Directions for this task:
An exact repetition of every entry, with no images, is the required answer.
** Opening Data for processing block **
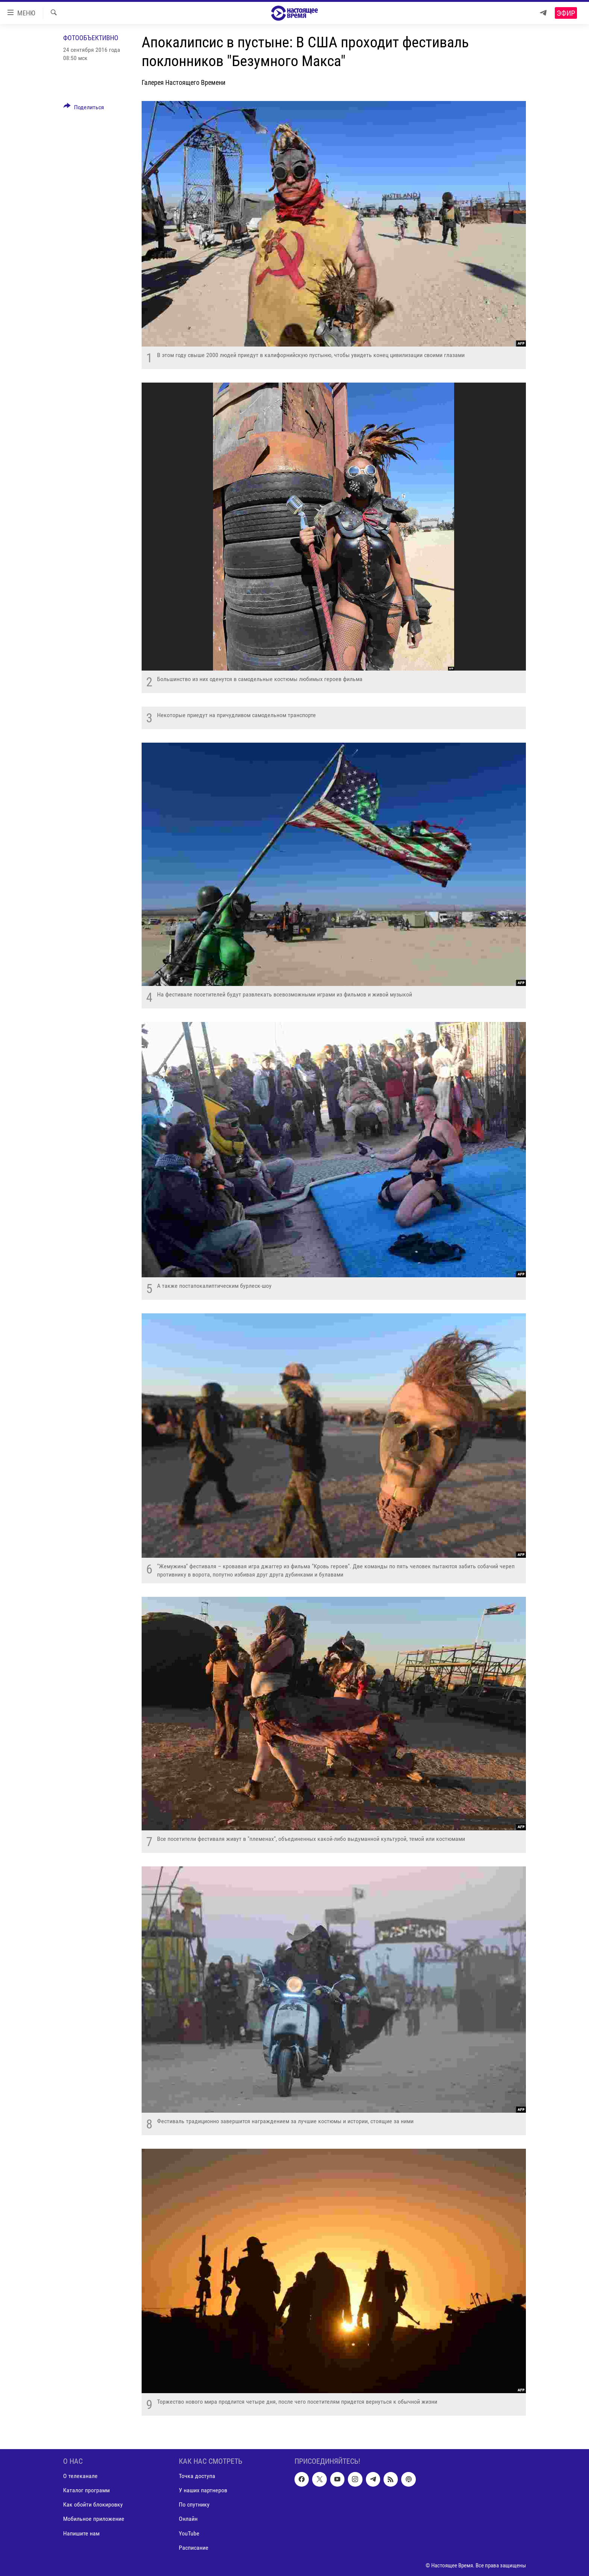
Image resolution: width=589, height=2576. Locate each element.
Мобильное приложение (93, 2518)
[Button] (83, 108)
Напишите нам (81, 2533)
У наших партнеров (203, 2490)
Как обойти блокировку (93, 2504)
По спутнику (194, 2504)
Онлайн (188, 2518)
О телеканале (80, 2476)
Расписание (193, 2547)
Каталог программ (86, 2490)
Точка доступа (197, 2476)
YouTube (189, 2533)
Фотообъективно (90, 38)
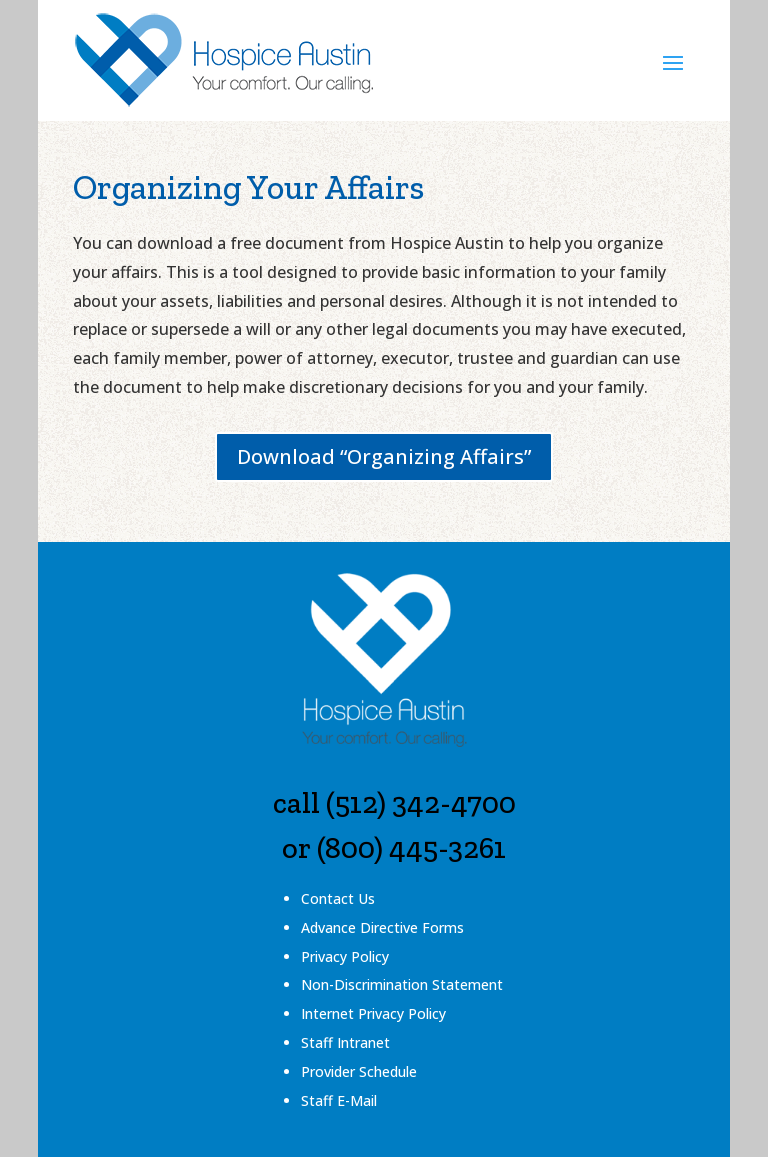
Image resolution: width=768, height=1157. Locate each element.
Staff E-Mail (339, 1100)
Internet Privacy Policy (373, 1013)
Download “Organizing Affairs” (384, 456)
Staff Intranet (345, 1042)
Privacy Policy (345, 956)
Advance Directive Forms (382, 927)
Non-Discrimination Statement (402, 984)
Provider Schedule (359, 1071)
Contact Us (338, 898)
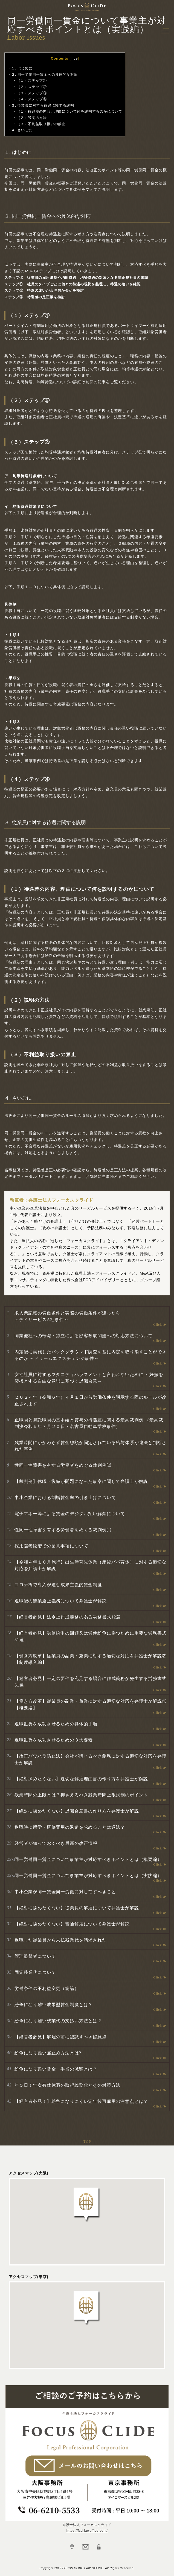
** Closing Data for processing block **
Answer to the exercise:
Image resolution: width=589, height=2576. Locate each element.
Мобильное приложение (93, 2518)
[Button] (83, 108)
Напишите нам (81, 2533)
У наших партнеров (203, 2490)
Как обойти блокировку (93, 2504)
По спутнику (194, 2504)
Онлайн (188, 2518)
О телеканале (80, 2476)
Расписание (193, 2547)
Каталог программ (86, 2490)
Точка доступа (197, 2476)
YouTube (189, 2533)
Фотообъективно (90, 38)
Image resolution: width=768, height=1157. Locate each element.
Staff E-Mail (339, 1100)
Internet Privacy Policy (373, 1013)
Download “Organizing Affairs” (384, 456)
Staff Intranet (345, 1042)
Privacy Policy (345, 956)
Advance Directive Forms (382, 927)
Non-Discrimination Statement (402, 984)
Provider Schedule (359, 1071)
Contact Us (338, 898)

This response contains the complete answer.